Date: Wed, 14 Sep 1994 15:41:25 +1000
From: Steve.Keen-AT-unsw.EDU.AU
Subject: Re: value


Dear Juan,

I resent any implication that I have made my case by 
selective quotation, especially since you have not read
my
lished work on this subject. If you really wish to
challenge me--rather than simply rile me--then I suggest
you locate the JHET papers (1993, Vol. 15, Nos.1 & 2) and
also avail yourself of the electronic form of my thesis
(which is stored on the csd.colorado.edu ftp server under
the directory econ/Authors/Keen.Steve). Otherwise, I am
willing to send you offprints if you send me your
snail mail address.

As for whether "torturing Marx's quotations until breaking them 
down to confess what the torturer wants to have them saying is 
a current practice among some renowned Marxist", I would have
to say that it WAS a past practice, and it is the one which
gave us the dominant interpretation of Marx. As a sample, here
is an unabridged quote for you from the opening of _The
Contribution_

"To be a use-value is evidently a necessary pre-requisite of 
the commodity, but it is immaterial to the use-value whether 
it is a commodity. Use-value as such, since it is independent 
of the determinate economic form, lies outside the sphere 
of investigation of political economy.
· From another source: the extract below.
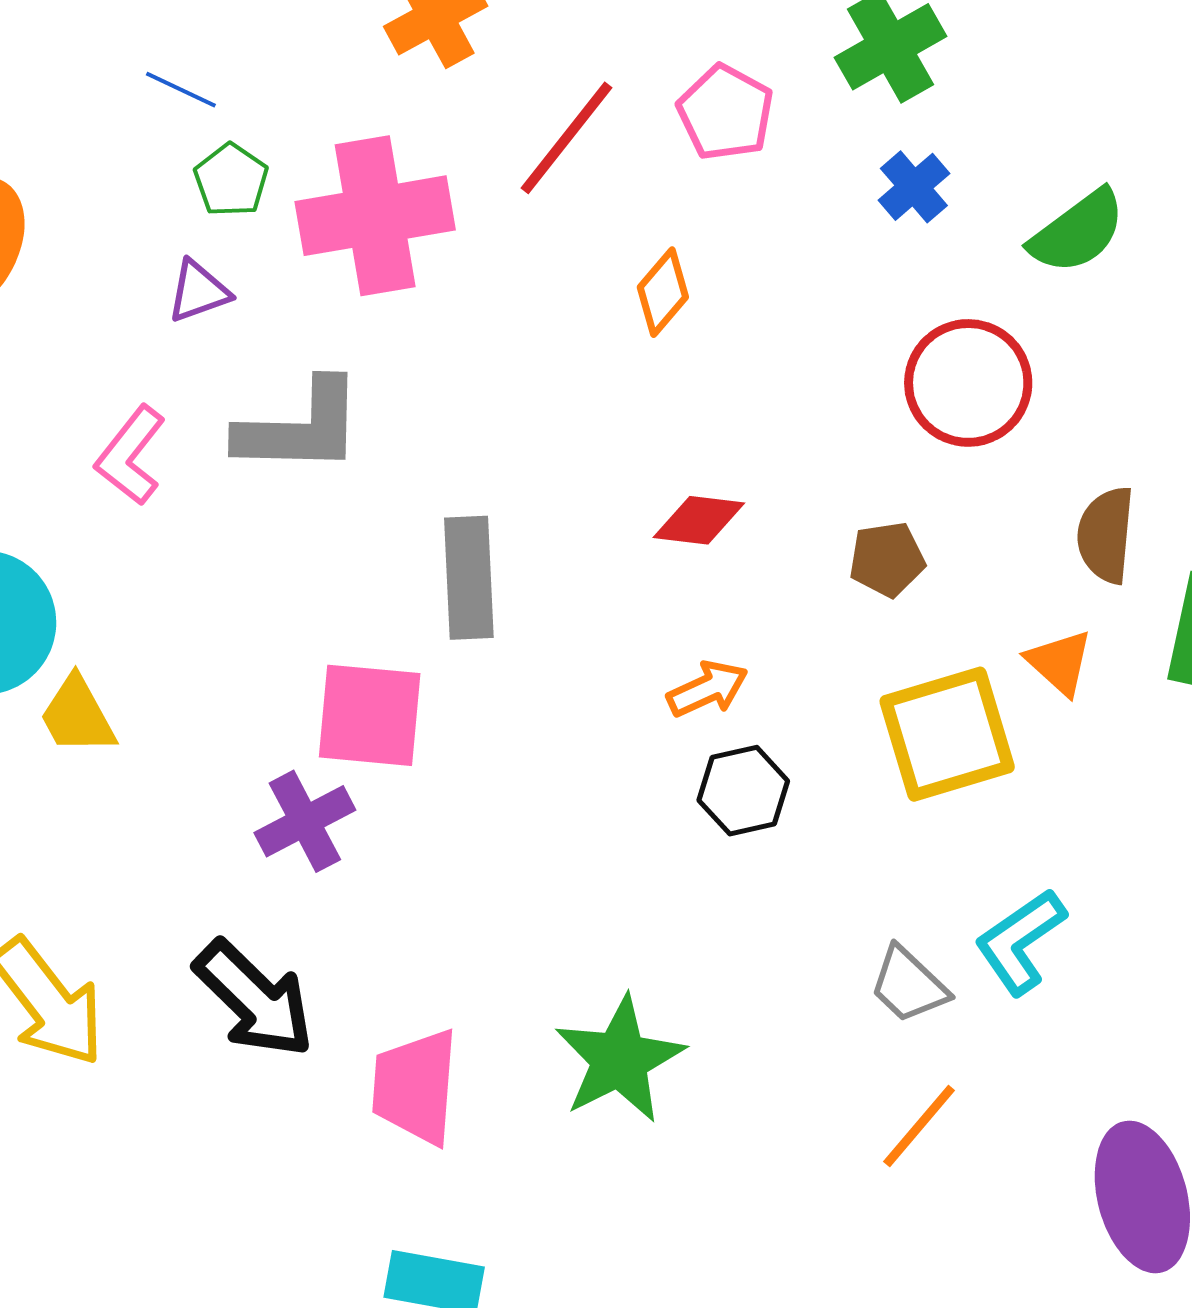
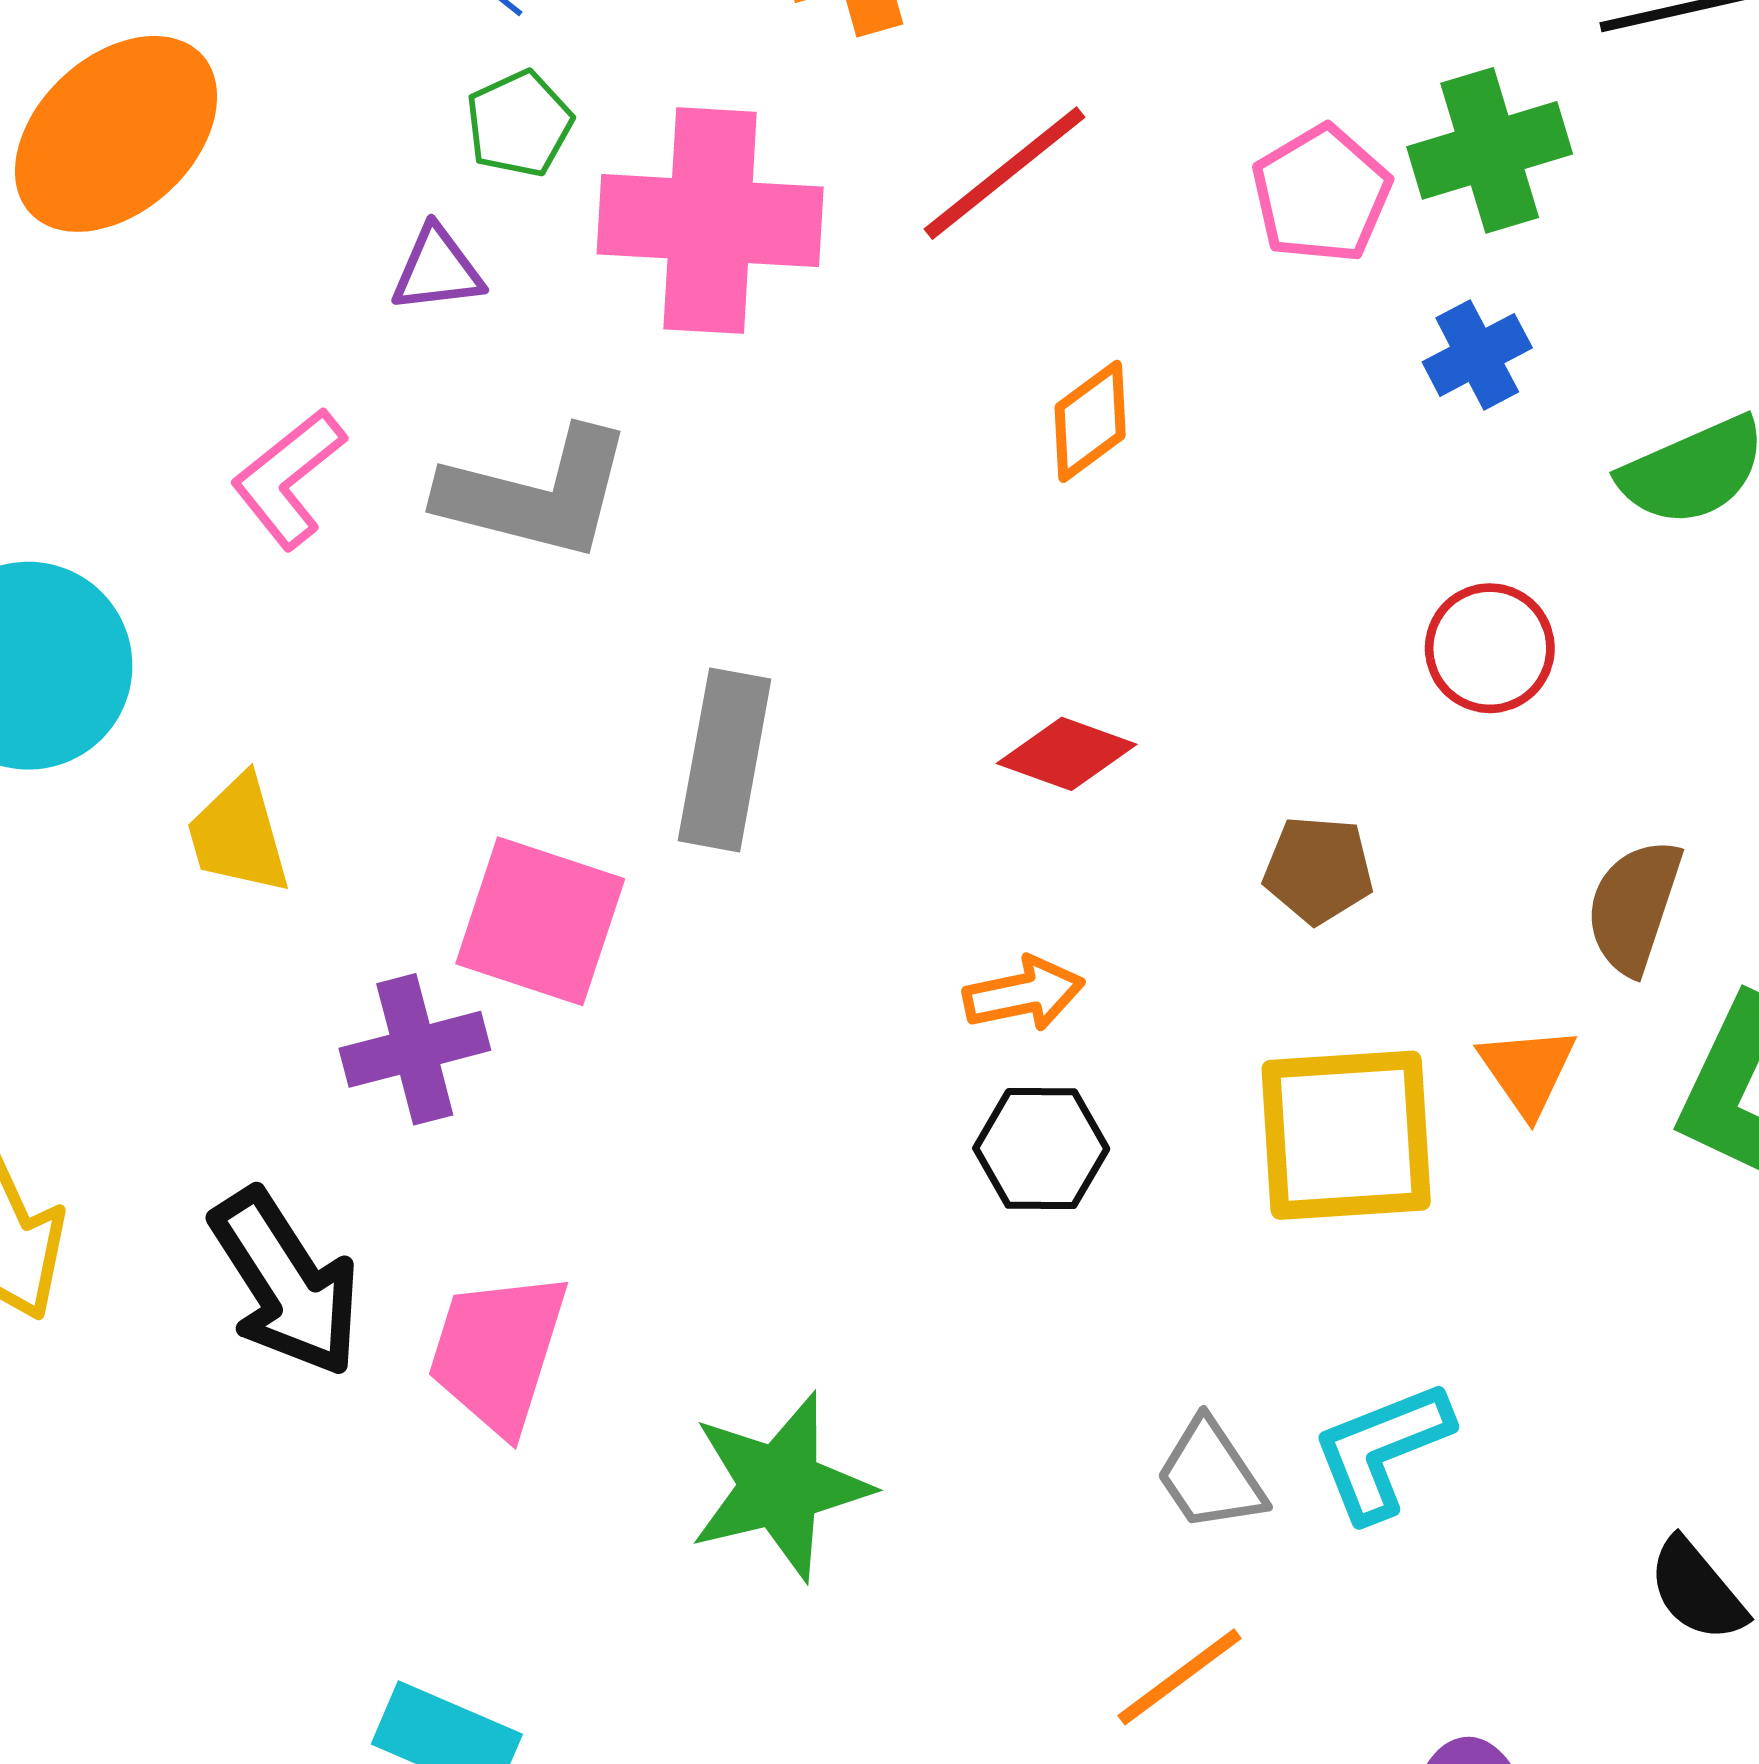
pink pentagon: (726, 113) -> (1321, 194), moved
red circle: (968, 383) -> (1490, 648), size x0.7
yellow trapezoid: (77, 716) -> (238, 835), moved
pink trapezoid: (415, 1087) -> (498, 1352), moved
It belongs 
in this sphere only when it is itself a determinate form." 
(p. 28.)

The final sentence of the above is the one which was dropped
by Hilferding, Sweezy, Meek and Dobb in their discussions of
the foundations of the LTV. Yet it contains the implication
that use-value is, at some stage, a "determinate form"
under capitalism.

This is the lead I have followed, and in it I have been
preceded by Rosdolsky and Groll in particular, but also by
Nicolaus, Mandel, Desai, etc. I have been scrupulous in
attempting NOT to do what the Sweezy/Meek/Dobb school itself
did (I have argued that Sweezy was largely the one actively 
responsible, while Meek and Dobb were more passive; and
that Hilferding was actually misinterpreted by Sweezy, but
that Hilferding's pose was easily so treated).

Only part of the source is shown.